Living up to MOH’s commitment to reduce the incidence of non-communicable diseases, a few progressive policies have been proposed, such as the sugar-sweetened beverages excise tax. The sugar tax is fixed at 40 sen per litre, if the beverage exceeds a certain concentration of added sugar content. In my opinion, the magnitude of the excise tax is not large enough to disincentive consumption. Unless the government continues to campaign heavily against high sugar-laden food and beverages, we should not expect this policy to significantly alter people’s food-consumption behaviour, or reduce obesity levels. On the other hand, the government’s determination and efforts at meeting its goal of a smoke-free Malaysia by 2045 are more obvious, with stringent measures to curb smoking in public.

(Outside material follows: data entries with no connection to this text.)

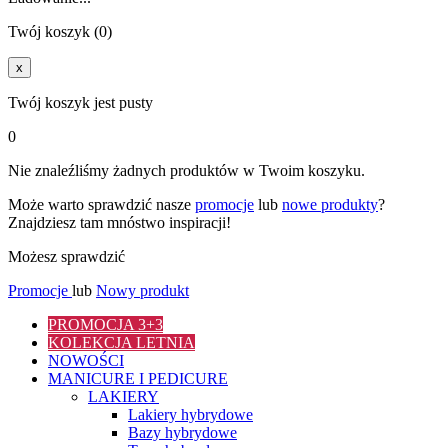
Twój koszyk (0)
x
Twój koszyk jest pusty
0
Nie znaleźliśmy żadnych produktów w Twoim koszyku.
Może warto sprawdzić nasze
promocje
lub
nowe produkty
?
Znajdziesz tam mnóstwo inspiracji!
Możesz sprawdzić
Promocje
lub
Nowy produkt
PROMOCJA 3+3
KOLEKCJA LETNIA
NOWOŚCI
MANICURE I PEDICURE
LAKIERY
Lakiery hybrydowe
Bazy hybrydowe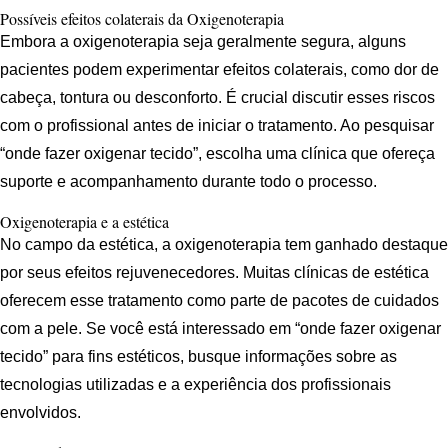
Possíveis efeitos colaterais da Oxigenoterapia
Embora a oxigenoterapia seja geralmente segura, alguns
pacientes podem experimentar efeitos colaterais, como dor de
cabeça, tontura ou desconforto. É crucial discutir esses riscos
com o profissional antes de iniciar o tratamento. Ao pesquisar
“onde fazer oxigenar tecido”, escolha uma clínica que ofereça
suporte e acompanhamento durante todo o processo.
Oxigenoterapia e a estética
No campo da estética, a oxigenoterapia tem ganhado destaque
por seus efeitos rejuvenecedores. Muitas clínicas de estética
oferecem esse tratamento como parte de pacotes de cuidados
com a pele. Se você está interessado em “onde fazer oxigenar
tecido” para fins estéticos, busque informações sobre as
tecnologias utilizadas e a experiência dos profissionais
envolvidos.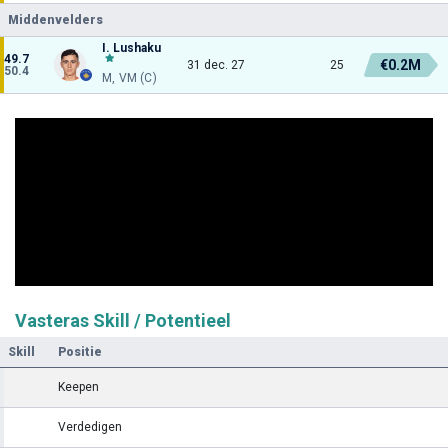
Middenvelders
I. Lushaku
49.7
€0.2M
31 dec. 27
25
50.4
M, VM (C)
Vasteras Skill / Potentieel
Skill
Positie
Keepen
Verdedigen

Furthermore, the government should be applauded for a special budget allocation to treat rare diseases, strengthen primary healthcare, and provide health screening services to B40 senior citizens aged 50 and above. These actions reflect the ruling coalition’s election promises, and more are appropriate and timely public health policy directions to take.

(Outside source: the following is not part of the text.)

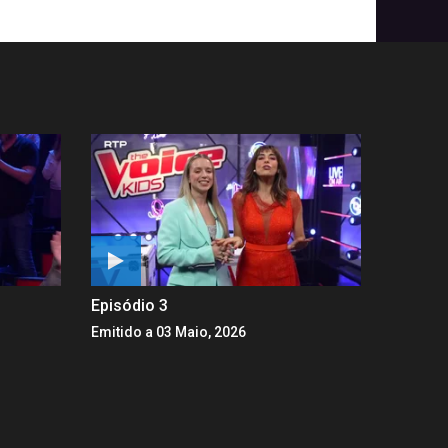
Episódio 3
Emitido a 03 Maio, 2026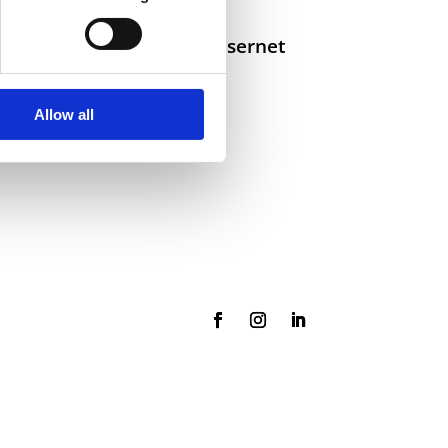
Selskaper i konsernet
Allow all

Preventive care ensures residents become healthier in the future. However, for those who are currently suffering from various diseases, there is still a need for affordable, accessible and quality medical care. The current budget allocates RM10.8 billion for drugs and supplies purchases, as well as funding to upgrade and improve the quality of healthcare services in government clinics and hospitals. Comparing allocations between Budgets 2018 and 2019, MOH will have RM88 million more in funding for the purchase of drugs and medical products.

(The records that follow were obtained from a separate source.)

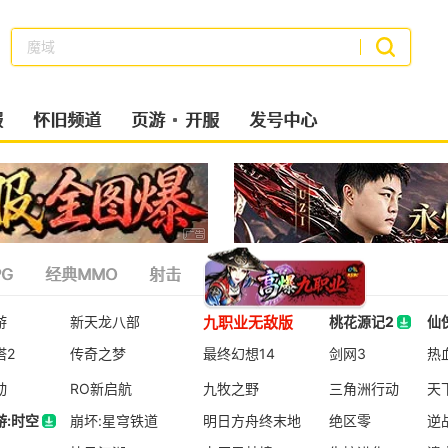
魔域
搜索
服
怀旧频道
页游
开服
发号中心
G
经典MMO
射击
策略类
二次元
九职业无敌版
游
新天龙八部
桃花源记2
仙
塔2
传奇之梦
最终幻想14
桃花源记2
剑网3
仙
热
动
RO新启航
九牧之野
三角洲行动
天
游:时空
崩坏:星穹铁道
明日方舟终末地
绝区零
逆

Allocations for public health reflect the government’s policies in strengthening preventive care and primary healthcare, such as providing wider selections of free vaccination and health screening services. The current MOH budget has seen an increase of RM130 million to its public health pharmacy and supplies division, though this is mainly for purchase purposes.
For development expenditure (DE), the government will allocate RM800 million to upgrading and expanding hospital facilities in 2019, amounting to a RM132 million increase in funding. The allocation for building new hospitals has doubled, by an increase of RM140 million. Whether this is sufficient to meet the demand is uncertain, looking at the current situation where many government hospitals are overcrowded and facilities and equipment are desperately in need of repair and maintenance. In any case, the additional DE funding is crucial and pertinent. At least the government has tried its best to increase the allocations despite current budget constraints.
Budget documents are useful indicators for understanding the government’s departmental operations, policy direction and priorities, as well as political determination for the upcoming year. Whether or not the MOH will manage its financial allocations well and achieve its policy targets by the tabling of Budget 2020 remains to be seen. As the idiom goes, put your money where your mouth is.